# WORK TO BE COMPLETED
Look through the records, and wherever the string "人民会客厅" turns up, copy out that line.

Records drawn from a dataset:
------------------------------

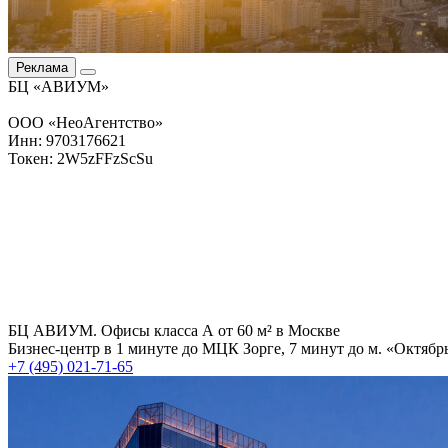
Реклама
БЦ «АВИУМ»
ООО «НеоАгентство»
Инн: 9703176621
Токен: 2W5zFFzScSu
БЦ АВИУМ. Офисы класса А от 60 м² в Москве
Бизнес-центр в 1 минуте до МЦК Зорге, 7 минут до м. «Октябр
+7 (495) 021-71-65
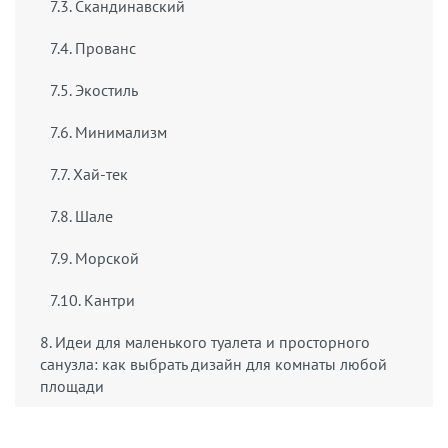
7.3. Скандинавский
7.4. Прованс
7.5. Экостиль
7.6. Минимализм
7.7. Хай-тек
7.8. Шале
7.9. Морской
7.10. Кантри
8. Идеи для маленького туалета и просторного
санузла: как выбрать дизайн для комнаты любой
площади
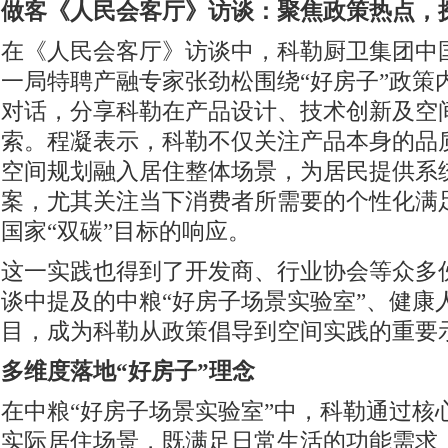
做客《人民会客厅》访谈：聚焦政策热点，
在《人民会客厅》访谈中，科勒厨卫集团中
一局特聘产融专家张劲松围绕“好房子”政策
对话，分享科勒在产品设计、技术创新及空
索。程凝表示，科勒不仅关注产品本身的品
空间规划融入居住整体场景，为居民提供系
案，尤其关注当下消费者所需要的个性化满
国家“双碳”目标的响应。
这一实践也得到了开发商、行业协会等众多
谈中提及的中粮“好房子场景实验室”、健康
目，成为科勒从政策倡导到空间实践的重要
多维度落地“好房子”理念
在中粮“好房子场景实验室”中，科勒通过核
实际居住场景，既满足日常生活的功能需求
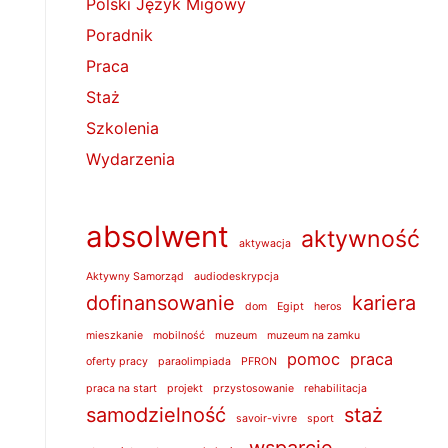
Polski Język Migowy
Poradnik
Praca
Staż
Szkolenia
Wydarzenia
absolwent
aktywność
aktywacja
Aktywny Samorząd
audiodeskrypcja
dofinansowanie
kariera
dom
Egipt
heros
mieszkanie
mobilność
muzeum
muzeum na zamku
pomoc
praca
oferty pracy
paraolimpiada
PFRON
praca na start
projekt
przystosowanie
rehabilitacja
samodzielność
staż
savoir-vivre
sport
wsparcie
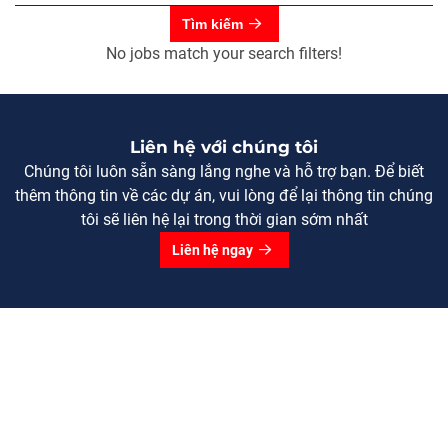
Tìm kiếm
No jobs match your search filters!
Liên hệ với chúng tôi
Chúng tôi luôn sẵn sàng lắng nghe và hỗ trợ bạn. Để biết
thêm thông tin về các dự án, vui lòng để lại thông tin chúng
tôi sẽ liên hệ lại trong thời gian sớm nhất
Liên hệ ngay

------------------------------

# TASK ANSWER
做客《人民会客厅》访谈：聚焦政策热点，
在《人民会客厅》访谈中，科勒厨卫集团中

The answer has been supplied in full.